Maden cinayetlerinde sorumluları koruyanlar ile kayyım darbesi yapan zihniyetin suç ortaklığı var

İşte bu mekanizma, Kürtlerin karşısına engizisyon mahkemesi, Deniz Poyraz davasında olduğu gibi “abiciğim” mahkemeleri olarak çıkmaktadır. Bu kötülük düzeni, maden katliamlarında ise emekçilerin karşısına patronları koruyan sermaye yargısı olarak çıkmaktadır. İş cinayetlerinde, maden cinayetlerinde sorumluları koruyanlar ile demokratik siyasete komplo tertipleyen, seçilmişleri tutuklayan, ayağını kıran, kayyım darbesi yapan zihniyetin suç ortaklığı var. Bunun çok net görülmesi gerekir. 

Talan siyaseti, zeminini özgürlüğün kelepçelenmesinden alıyor

Dün Sevgili Leyla Güven arkadaşımıza 11 yıl, 7 ay intikam cezası verdiler.
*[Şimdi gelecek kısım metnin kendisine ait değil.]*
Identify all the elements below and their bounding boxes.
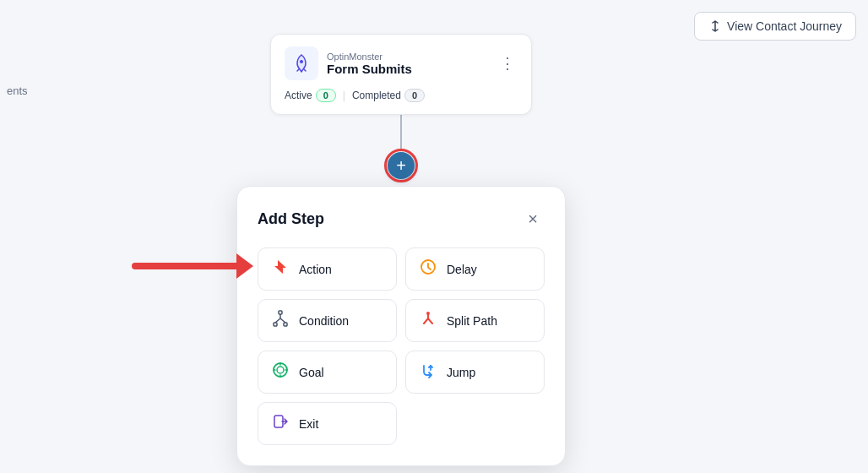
workflow-canvas: OptinMonster Form Submits ⋮ Active 0 | C… (270, 34, 532, 182)
svg-point-7 (426, 312, 430, 315)
split-path-icon (418, 310, 438, 331)
completed-count: 0 (404, 89, 425, 102)
svg-point-9 (277, 367, 284, 373)
view-contact-journey-button[interactable]: View Contact Journey (694, 12, 856, 41)
rocket-icon (291, 53, 312, 73)
add-step-trigger[interactable]: + (384, 149, 418, 182)
node-source: OptinMonster (327, 52, 489, 62)
svg-rect-5 (274, 323, 277, 326)
action-icon (270, 258, 290, 280)
goal-label: Goal (299, 366, 324, 379)
connector-line (400, 115, 402, 149)
delay-label: Delay (447, 263, 477, 276)
condition-label: Condition (299, 314, 349, 328)
jump-icon (418, 362, 438, 383)
add-step-modal: Add Step × ActionDelayConditionSplit Pat… (236, 186, 566, 466)
plus-ring (384, 149, 418, 182)
step-item-split-path[interactable]: Split Path (405, 299, 545, 342)
form-submits-node: OptinMonster Form Submits ⋮ Active 0 | C… (270, 34, 532, 115)
modal-title: Add Step (258, 210, 324, 228)
node-stats: Active 0 | Completed 0 (285, 89, 518, 102)
step-item-action[interactable]: Action (258, 247, 397, 291)
completed-stat: Completed 0 (352, 89, 425, 102)
journey-icon (708, 19, 722, 33)
active-count: 0 (316, 89, 336, 102)
exit-icon (270, 413, 290, 434)
svg-rect-4 (279, 311, 282, 314)
svg-point-0 (300, 60, 303, 63)
node-title-wrap: OptinMonster Form Submits (327, 52, 489, 76)
active-stat: Active 0 (285, 89, 336, 102)
step-grid: ActionDelayConditionSplit PathGoalJumpEx… (258, 247, 545, 445)
exit-label: Exit (299, 417, 318, 431)
node-header: OptinMonster Form Submits ⋮ (285, 46, 518, 80)
step-item-condition[interactable]: Condition (258, 299, 397, 342)
left-sidebar-partial: ents (0, 81, 35, 101)
jump-label: Jump (447, 366, 475, 379)
active-label: Active (285, 90, 312, 101)
node-title: Form Submits (327, 62, 489, 76)
stat-separator: | (343, 90, 345, 101)
split-path-label: Split Path (447, 314, 497, 328)
pointer-arrow (131, 249, 253, 286)
step-item-exit[interactable]: Exit (258, 402, 397, 445)
view-journey-label: View Contact Journey (727, 19, 842, 33)
goal-icon (270, 362, 290, 383)
condition-icon (270, 310, 290, 331)
node-menu-button[interactable]: ⋮ (497, 53, 518, 73)
step-item-goal[interactable]: Goal (258, 351, 397, 394)
step-item-jump[interactable]: Jump (405, 351, 545, 394)
modal-header: Add Step × (258, 207, 545, 231)
step-item-delay[interactable]: Delay (405, 247, 545, 291)
svg-marker-2 (274, 260, 286, 274)
completed-label: Completed (352, 90, 401, 101)
modal-close-button[interactable]: × (521, 207, 545, 231)
svg-rect-6 (284, 323, 287, 326)
node-icon (285, 46, 318, 80)
delay-icon (418, 258, 438, 280)
action-label: Action (299, 263, 332, 276)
Gerekçe, propaganda yapmak. Leyla arkadaşımızın tek yaptığı barış ve demokratik siyaset hakkını savunmaktır. Ortada bir propaganda varsa ki var, o da faşizmin propagandasıdır. Onu da verdikleri cezayla yapıyorlar. Hukuku çiğneyerek propaganda yapıyorlar. Sevgili Leyla Güven’e kucak dolusu sevgilerimizi gönderiyoruz. Bu ülkede barış ve özgürlük talepleri kelepçeliyse, Kürt sorununa çözüm arayışları tecrit altındaysa, cezaevleri işkence haneye dönüştürülmüşse işte savaş ve talan siyasetinin beslendiği yer tam da bu zihniyettir. 

Mücadele ortaklığı bizim varlık gerekçemizdir

Bu nedenle karşımızdaki bu ortaklığa karşı adalet ve hakikat mücadelesinde, demokrasi, barış ve emek mücadelesinde birleşmemiz gerekir. Ayrı ayrı değil birlikte mücadele diyoruz. Bu birleşmeyi başardığımızda inanın ki tüm rüzgâr bizlerden, halklarımızdan, emekçilerden yana olacaktır. Adalet, barış ve emeğin hakkı bizim olacaktır. Ve o günler de kesinlikle yakındır. İşte HDP tam da bunun için vardır. Mücadele ortaklığı bizim varlık gerekçemizdir. Bundan bir milim geri adım atmayacağız. 

Daha çok genciz ama bir asırlık çınar gibi köklüyüz

Evet, üç gün önce 10’uncu kuruluş yıl dönümümüzdü. Daha dün gibi çok yeniyiz, genciz ve heyecanlıyız ama bir asırlık çınar gibi de köklüyüz ve güçlüyüz. Dünyada eşi benzeri görülmemiş baskı ve saldırılara karşı direne direne, büyüye büyüye bugünlere geldik. Büyümeye ve direnmeye devam edeceğiz.  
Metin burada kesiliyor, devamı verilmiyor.